Thermoelastic properties of bridgmanite using Deep Potential Molecular Dynamics

The Earth's lower mantle is dominated by the high-pressure Pbnm-perovskite polymorph of MgSiO₃, known as bridgmanite (Bm). The elucidation of Bm's structural and elastic properties is of significant geophysical importance, yet the extreme conditions within the mantle pose challenges for experimental investigations. To overcome this hurdle, ab initio-based methods have emerged as indispensable tools. In this study, we present deep neural network potential models for Bm, developed using density functional theory (DFT) with various functionals. These models enable extensive molecular dynamics (MD) simulations, comprehensively exploring a wide range of pressure-temperature (P-T) conditions.

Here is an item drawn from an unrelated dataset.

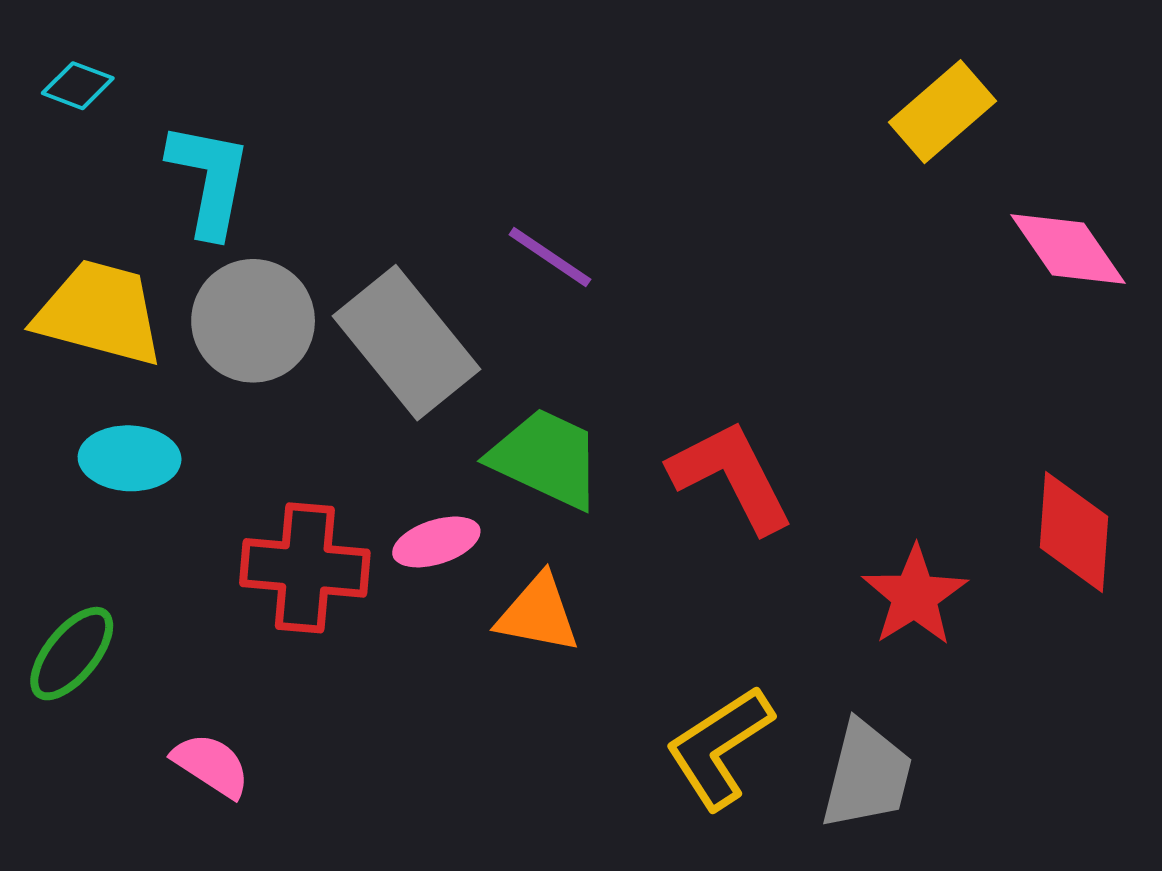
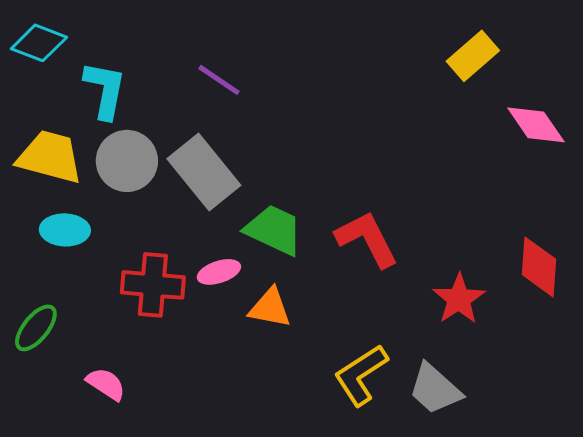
cyan diamond: (78, 86) -> (39, 43), size x1.6
purple line: (550, 257) -> (219, 80), moved
gray trapezoid: (867, 775) -> (435, 389), turned 118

Our research focuses on the compressional behavior and elastic moduli of Bm at high P-T, shedding light on the remarkable performance of the DP-SCAN functionals in accurately predicting high-temperature equations of state and elastic properties. By merging advanced computational techniques with DFT, we offer a robust solution to the accuracy-efficiency dilemma, facilitating precise investigations of elastic properties for minerals like MgPv at high P-T conditions. Our findings signify a significant leap forward in understanding the Earth's internal state and processes, providing an innovative avenue for further exploration.